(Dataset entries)
▬▬▬▬▬▬▬▬▬▬

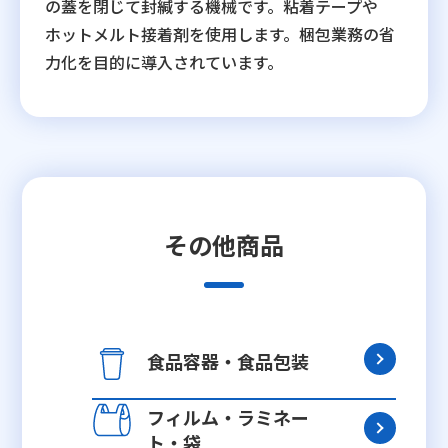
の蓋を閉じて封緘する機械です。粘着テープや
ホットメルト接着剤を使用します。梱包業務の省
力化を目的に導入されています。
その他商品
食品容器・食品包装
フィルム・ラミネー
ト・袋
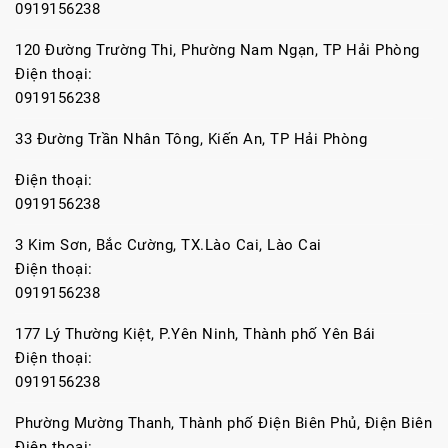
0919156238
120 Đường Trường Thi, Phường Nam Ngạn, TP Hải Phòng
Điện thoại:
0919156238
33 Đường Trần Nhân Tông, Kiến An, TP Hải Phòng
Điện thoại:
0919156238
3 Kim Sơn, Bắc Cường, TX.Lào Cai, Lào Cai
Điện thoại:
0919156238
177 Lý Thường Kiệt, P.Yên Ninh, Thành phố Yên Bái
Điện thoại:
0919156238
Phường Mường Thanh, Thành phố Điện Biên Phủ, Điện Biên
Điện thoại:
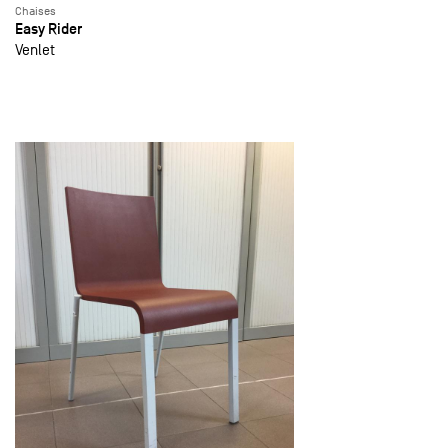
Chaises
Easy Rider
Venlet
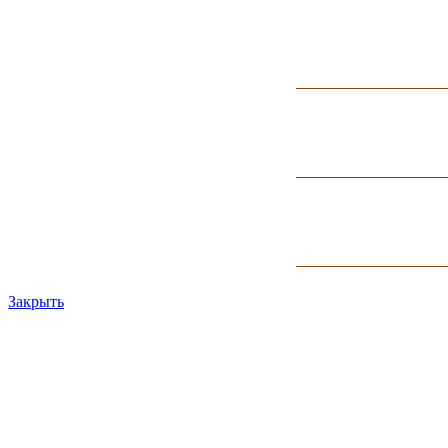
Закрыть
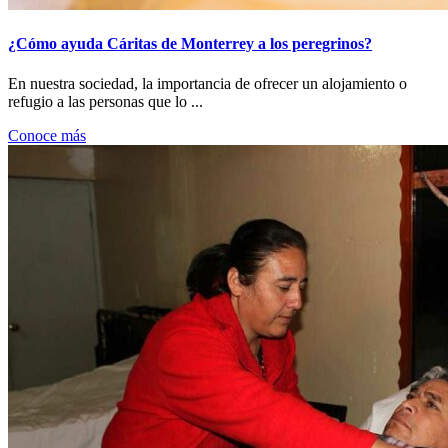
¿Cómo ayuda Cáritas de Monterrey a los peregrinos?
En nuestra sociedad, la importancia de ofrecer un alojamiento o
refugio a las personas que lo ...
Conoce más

▬▬▬▬▬▬▬▬▬▬

Although the records contain pictures, the copy should consist of their text alone, reproduced exactly.

# [Response to the task]
の蓋を閉じて封緘する機械です。粘着テープや
ホットメルト接着剤を使用します。梱包業務の省
力化を目的に導入されています。
その他商品
食品容器・食品包装
フィルム・ラミネー
ト・袋
0919156238
120 Đường Trường Thi, Phường Nam Ngạn, TP Hải Phòng
Điện thoại:
0919156238
33 Đường Trần Nhân Tông, Kiến An, TP Hải Phòng
Điện thoại:
0919156238
3 Kim Sơn, Bắc Cường, TX.Lào Cai, Lào Cai
Điện thoại:
0919156238
177 Lý Thường Kiệt, P.Yên Ninh, Thành phố Yên Bái
Điện thoại:
0919156238
Phường Mường Thanh, Thành phố Điện Biên Phủ, Điện Biên
Điện thoại:
Chaises
Easy Rider
Venlet
Закрыть
¿Cómo ayuda Cáritas de Monterrey a los peregrinos?
En nuestra sociedad, la importancia de ofrecer un alojamiento o
refugio a las personas que lo ...
Conoce más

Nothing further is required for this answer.